Public opinion polls suggest that most Americans feel the same way – exhibiting an aversion to simply raising the US debt limit one more time with no strings attached.
That makes it more likely that Washington will put some sort of restraints on future federal budgets. However, chances are fading for reaching a larger "grand bargain" on fiscal reform – such as a deal that includes tax-revenue increases or entitlement reforms – because both parties have maneuvered into corners that give them little room for maneuvering.

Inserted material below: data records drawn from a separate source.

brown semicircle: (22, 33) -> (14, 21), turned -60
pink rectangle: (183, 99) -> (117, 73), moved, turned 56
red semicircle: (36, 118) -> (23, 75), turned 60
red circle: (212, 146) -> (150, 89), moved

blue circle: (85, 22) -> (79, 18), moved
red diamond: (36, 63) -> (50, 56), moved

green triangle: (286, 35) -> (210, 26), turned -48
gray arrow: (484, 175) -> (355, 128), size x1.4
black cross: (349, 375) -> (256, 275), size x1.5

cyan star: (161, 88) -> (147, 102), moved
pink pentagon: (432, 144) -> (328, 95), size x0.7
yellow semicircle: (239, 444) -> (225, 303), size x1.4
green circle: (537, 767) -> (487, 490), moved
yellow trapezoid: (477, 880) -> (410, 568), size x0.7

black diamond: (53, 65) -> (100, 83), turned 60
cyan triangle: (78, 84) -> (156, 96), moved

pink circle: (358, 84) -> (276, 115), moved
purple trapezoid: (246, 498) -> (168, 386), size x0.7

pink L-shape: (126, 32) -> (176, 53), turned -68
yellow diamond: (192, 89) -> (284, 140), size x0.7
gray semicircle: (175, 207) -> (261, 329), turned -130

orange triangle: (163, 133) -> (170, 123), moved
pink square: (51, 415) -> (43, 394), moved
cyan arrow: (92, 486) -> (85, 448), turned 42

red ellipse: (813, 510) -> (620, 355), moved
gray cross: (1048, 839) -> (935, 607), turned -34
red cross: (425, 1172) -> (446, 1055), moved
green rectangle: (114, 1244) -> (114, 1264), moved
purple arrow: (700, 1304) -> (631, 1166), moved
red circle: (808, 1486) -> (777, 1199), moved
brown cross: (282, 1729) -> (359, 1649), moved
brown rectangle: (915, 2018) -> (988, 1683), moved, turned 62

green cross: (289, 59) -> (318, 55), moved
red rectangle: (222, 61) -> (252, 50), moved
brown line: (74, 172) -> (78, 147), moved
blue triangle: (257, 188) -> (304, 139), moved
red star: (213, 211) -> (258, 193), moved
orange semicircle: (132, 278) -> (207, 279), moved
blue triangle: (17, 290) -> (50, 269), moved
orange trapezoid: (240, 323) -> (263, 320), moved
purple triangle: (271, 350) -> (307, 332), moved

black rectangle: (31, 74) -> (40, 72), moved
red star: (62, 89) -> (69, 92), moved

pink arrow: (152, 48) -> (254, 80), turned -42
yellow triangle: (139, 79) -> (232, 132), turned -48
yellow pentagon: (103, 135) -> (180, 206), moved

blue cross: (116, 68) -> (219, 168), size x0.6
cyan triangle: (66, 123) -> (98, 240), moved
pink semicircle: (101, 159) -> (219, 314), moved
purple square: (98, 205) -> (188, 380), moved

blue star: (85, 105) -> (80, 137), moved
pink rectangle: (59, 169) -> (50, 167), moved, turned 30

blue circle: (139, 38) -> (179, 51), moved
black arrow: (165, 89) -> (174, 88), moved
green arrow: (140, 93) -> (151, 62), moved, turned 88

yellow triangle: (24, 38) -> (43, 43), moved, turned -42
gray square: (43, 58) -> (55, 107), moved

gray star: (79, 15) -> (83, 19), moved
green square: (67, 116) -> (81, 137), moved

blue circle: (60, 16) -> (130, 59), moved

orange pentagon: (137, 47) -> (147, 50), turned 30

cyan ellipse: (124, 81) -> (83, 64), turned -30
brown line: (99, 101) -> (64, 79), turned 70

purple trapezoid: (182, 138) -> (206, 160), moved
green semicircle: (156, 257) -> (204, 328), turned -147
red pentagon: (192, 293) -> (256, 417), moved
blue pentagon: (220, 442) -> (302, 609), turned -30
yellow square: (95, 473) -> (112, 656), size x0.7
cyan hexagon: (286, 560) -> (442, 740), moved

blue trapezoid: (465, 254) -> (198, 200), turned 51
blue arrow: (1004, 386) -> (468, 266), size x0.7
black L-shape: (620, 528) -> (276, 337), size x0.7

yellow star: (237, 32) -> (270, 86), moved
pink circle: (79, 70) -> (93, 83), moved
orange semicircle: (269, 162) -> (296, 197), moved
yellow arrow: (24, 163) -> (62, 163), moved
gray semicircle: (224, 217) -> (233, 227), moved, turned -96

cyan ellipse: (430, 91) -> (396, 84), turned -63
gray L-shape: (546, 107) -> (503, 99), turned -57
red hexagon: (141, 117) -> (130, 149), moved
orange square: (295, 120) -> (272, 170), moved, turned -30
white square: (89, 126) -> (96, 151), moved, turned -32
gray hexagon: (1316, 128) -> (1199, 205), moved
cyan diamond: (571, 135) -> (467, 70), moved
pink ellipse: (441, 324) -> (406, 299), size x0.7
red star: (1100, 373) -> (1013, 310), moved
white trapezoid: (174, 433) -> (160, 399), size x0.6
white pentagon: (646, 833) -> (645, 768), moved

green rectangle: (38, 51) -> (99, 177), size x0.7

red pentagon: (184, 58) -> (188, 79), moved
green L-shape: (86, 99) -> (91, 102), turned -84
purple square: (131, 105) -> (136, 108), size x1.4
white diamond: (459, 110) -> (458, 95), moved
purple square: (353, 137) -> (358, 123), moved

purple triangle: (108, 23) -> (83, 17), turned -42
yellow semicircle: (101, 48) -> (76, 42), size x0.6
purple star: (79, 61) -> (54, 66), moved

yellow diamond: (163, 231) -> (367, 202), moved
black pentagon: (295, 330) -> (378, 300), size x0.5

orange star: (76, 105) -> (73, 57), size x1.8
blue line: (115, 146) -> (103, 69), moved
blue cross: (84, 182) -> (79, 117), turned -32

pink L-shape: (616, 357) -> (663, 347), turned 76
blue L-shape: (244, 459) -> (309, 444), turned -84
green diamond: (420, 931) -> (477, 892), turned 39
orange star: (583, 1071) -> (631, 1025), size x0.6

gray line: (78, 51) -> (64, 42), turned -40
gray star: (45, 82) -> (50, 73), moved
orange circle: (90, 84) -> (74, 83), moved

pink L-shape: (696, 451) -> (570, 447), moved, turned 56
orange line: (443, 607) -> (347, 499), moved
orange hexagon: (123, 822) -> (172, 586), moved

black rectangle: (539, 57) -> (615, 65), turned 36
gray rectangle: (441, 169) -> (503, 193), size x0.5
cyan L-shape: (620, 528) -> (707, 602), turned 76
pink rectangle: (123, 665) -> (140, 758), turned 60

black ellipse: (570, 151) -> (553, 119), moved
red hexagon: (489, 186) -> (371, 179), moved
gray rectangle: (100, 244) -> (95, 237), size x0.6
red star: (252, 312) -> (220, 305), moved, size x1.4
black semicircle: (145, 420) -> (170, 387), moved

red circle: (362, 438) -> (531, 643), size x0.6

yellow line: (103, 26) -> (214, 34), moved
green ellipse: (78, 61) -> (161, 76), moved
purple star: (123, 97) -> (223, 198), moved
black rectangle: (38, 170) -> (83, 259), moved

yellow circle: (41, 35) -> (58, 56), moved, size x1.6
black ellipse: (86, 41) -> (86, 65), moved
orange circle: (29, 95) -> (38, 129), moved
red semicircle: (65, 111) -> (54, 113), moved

"We know there's not going to be a Medicare and Medicaid deal," because of sharp partisan differences, says Robert Shapiro, a policy consultant who was an economic official during the Clinton administration. "Similarly on taxes, there's no incentive for Republicans, given the current narrative they're trying to establish, to make any concessions."
Republican lawmakers are generally opposed to any net increase in government tax revenue. By contrast, Democrats on the Hill argue that fiscal reforms should ultimately involve reforms that keep tax rates low but also raise additional federal revenue, by limiting things like credits and deductions in the tax code.
Given this political lay of the land, it's unlikely that negotiations to raise the debt ceiling will yeild anything like the $4 trillion in deficit reduction, spread over 10 years, proposed last year by President Obama's bipartisan fiscal commission, say policy analysts. That package included new tax revenue and reforms of health care and Social Security programs.